__Exercise directions__.
How many of the lines below have the word "will" in them? The answer is that number and nothing more.
····················
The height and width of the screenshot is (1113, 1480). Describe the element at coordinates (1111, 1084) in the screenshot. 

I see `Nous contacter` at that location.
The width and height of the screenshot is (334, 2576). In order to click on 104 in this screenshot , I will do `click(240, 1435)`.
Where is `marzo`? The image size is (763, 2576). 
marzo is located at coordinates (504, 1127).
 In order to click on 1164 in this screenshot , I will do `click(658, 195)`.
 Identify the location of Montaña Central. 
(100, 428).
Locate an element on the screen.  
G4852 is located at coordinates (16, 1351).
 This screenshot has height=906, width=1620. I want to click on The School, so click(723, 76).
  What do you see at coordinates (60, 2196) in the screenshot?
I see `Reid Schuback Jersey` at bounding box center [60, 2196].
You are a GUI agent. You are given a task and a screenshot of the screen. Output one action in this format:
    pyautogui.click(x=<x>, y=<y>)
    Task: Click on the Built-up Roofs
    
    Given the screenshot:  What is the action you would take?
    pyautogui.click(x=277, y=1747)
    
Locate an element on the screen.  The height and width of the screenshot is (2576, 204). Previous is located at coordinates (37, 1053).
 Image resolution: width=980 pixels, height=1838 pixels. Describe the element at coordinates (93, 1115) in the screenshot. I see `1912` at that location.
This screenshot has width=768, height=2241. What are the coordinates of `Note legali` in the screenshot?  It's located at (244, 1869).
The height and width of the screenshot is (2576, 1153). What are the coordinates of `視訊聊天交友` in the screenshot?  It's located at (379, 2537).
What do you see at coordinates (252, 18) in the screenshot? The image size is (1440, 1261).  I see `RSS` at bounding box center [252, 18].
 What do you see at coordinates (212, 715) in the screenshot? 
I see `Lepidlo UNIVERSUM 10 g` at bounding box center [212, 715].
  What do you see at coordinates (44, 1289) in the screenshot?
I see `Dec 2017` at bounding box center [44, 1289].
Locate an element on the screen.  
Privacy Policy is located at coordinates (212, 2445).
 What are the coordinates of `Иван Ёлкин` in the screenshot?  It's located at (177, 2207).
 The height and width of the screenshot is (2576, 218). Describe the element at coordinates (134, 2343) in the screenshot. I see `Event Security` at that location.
····················
__Response for this exercise__.
2